Еще до начала войны летчик Т. Н. Ефимов проводил на московском аэродроме опыты ночных полетов. В 1915 г. русские летчики уже совершали ночные полеты на фронте. Они стали зачинателями этого нового вида боевой работы авиации.
Ночные полеты русских самолетов были весьма эффективными из-за отсутствия у противника ночных истребителей.
Командир 41-го авиационного отряда подполковник Глубоковеков, одним из первых организовавший ночные полеты своего подразделения, утверждал: <Значение для русской авиации ночных полетов огромно по причине:
а) недостатка технических средств,
б) сравнительного их несовершенства,
в) технической отсталости и необходимости продуктивно использовать весь имеющийся запас устарелых, но надежных самолетов ...
Ночные полеты, происходя в необычной обстановке, требуют проявления и необычных свойств со стороны летчиков. Но этот вопрос, принимая во внимание испытанную доблесть наших летчиков, легко разрешим, необходима только планомерная работа для приобретения навыка>.
Практика показала, что благодаря малой высоте полета точность прицельного бомбометания ночью получалась высокой. Авиадивизионы организовали усиленную тренировку летчиков и наблюдателей в ночных условиях. Ночное освещение аэродромов осуществлялось с помощью прожекторов и костров. Прожектор освещал линию посадки, а будучи направлен вертикально, являлся ориентиром для выхода самолета на аэродром. Костры на земле, расположенные в определенном порядке, служили для определения высоты и выравнивания машины при посадке. На концах верхней плоскости самолета устанавливались опознавательные световые знаки: красная лампочка - на левом крыле, белая - на правом. При подходе самолета к аэродрому прожектор освещал место и направление посадки, ракетой с земли подавался сигнал разрешения посадки.
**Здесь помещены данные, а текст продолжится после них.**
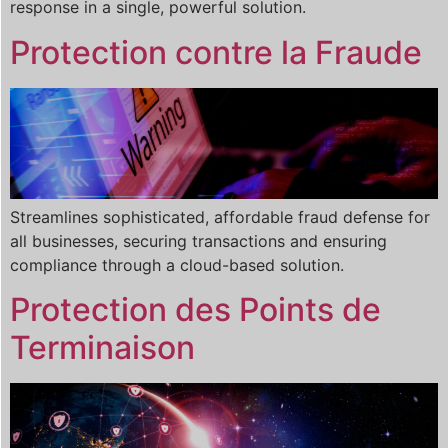
response in a single, powerful solution.
Protection contre la Fraude
Streamlines sophisticated, affordable fraud defense for
all businesses, securing transactions and ensuring
compliance through a cloud-based solution.
Protection des Points de
Terminaison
Связь самолета с землей в первое время осуществлялась с помощью световых сигналов, а затем-бортовой рацией.
Из практики ночных полетов было установлено, что при высоте полета 500 м нормальная видимость, необходимая для артиллерийского наблюдателя, достигала 3 км. В целях борьбы с ослепляющим действием лучей прожектора противника русские летчики применяли различные средства - очки, козырьки, щитки и пр. В связи с этим предъявлялись определенные требования к специальному оборудованию самолетов для ночных полетов.
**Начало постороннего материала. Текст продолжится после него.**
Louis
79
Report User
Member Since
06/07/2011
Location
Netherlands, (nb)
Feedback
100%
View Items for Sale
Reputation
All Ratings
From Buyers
Военный инженер полковник К. А. Антонов писал в ГВТУ:
<Доношу, что на принятых мною аэропланах <Вуазен> № 385, 487, 672, 689 и 690 поставлено для пробы электрическое освещение, позволяющее совершать ночные полеты>. Освещение осуществлялось с помощью трех прожекторов, питаемых от установленного на крыле генератора, на роторе которого имелся четырехлопастный винт, приводимый в движение встречным потоком воздуха.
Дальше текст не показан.